Santos sub-15 preleção geração moicanos (Foto: Pedro Veríssimo / Globoesporte.com)Preleção no Santos: cobrança comedida por parte dos treinadores (Pedro Veríssimo / Globoesporte.com)
Ao serem aprovados, todos recebem uma cartilha com os direitos e deveres a serem cumpridos. As normas, por sua vez, não visam somente preparar o novo talento para o futebol. De acordo com o psicólogo Augusto Carvalho, é importante que o adolescente tenha consciência de que o futuro nos gramados é incerto e que é necessário estar preparado para a vida.
- Não há problema em um garoto de 14, 15 anos ser maduro. Lógico que não vai ser como adulto, mas é algo construído em três perguntas básicas: “Quem sou eu?”, “De onde vim?” e “Para onde vou?”. São respostas que favorecem a formação do indivíduo. Eles se cobrarem é importante, desde que tenham o momento certo para descontração, a brincadeira de criança. Para isso, é preciso não exceder nas cobranças. Ninguém vai ser perfeito. O erro faz parte.
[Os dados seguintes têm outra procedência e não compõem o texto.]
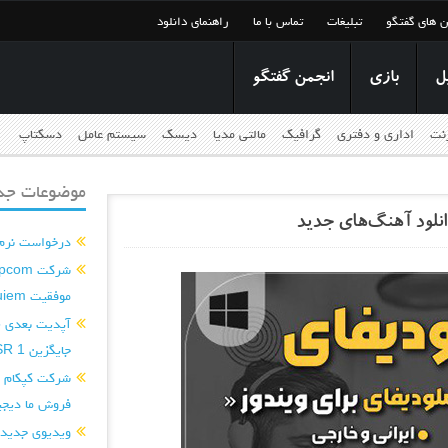
ن های گفتگو
تبلیغات
تماس با ما
راهنمای دانلود
ل
بازی
انجمن گفتگو
رنت
اداری و دفتری
گرافیک
مالتی مدیا
دیسک
سیستم عامل
دسکتاپ
موضوعات جدی
درخواست نرم افزار ditor
موفقیت Requiem را تکرار کند...
جایگزین PSSR 1 می‌کند...
فروش ما دیجی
Cruzeiro sub-15 preleção geração moicanos (Foto: Cahê Mota / Globoesporte.com)Cruzeirenses também sofrem precocemente
(Foto: Cahê Mota / Globoesporte.com)
Esse tipo de trabalho passa, e muito, pela postura daqueles que são os grandes educadores de quem vive o sonho de se tornar profissional: o treinador. E o são-paulino Menta, vice-campeão da Copa Brasil, deixa claro para seu grupo que o índice de bem-sucedidos no futuro será mínimo.
- A mídia mostra que a remuneração, tudo que envolve o futebol, resolve a vida das pessoas. Mas isso é uma ilusão. Se pegarmos os dados, dos meninos que começam a jogar futebol com 13, 14, 15 anos, menos de 10% chegam ao profissionalismo. Desses, é baixíssimo o percentual de quem fica bem financeiramente. É algo ilusório. E jogamos limpo com eles. Não dá para dizer: “Você vai ser um craque”. Por isso, cobramos estudo e inserção na sociedade como cidadão de bem.
Para evitar que o foco não fique somente no futebol e no alto rendimento, virou moda entre os clubes também determinar parte do dia para a realização de atividades lúdicas. No São Paulo, por exemplo, os atletas tinham diariamente tempo livre para empinar pipas. O objetivo? Fazer com que, mesmo que por pouco tempo, vivam a liberdade de qualquer amigo da mesma idade. Vivam o que são: adolescentes e não ainda jogadores.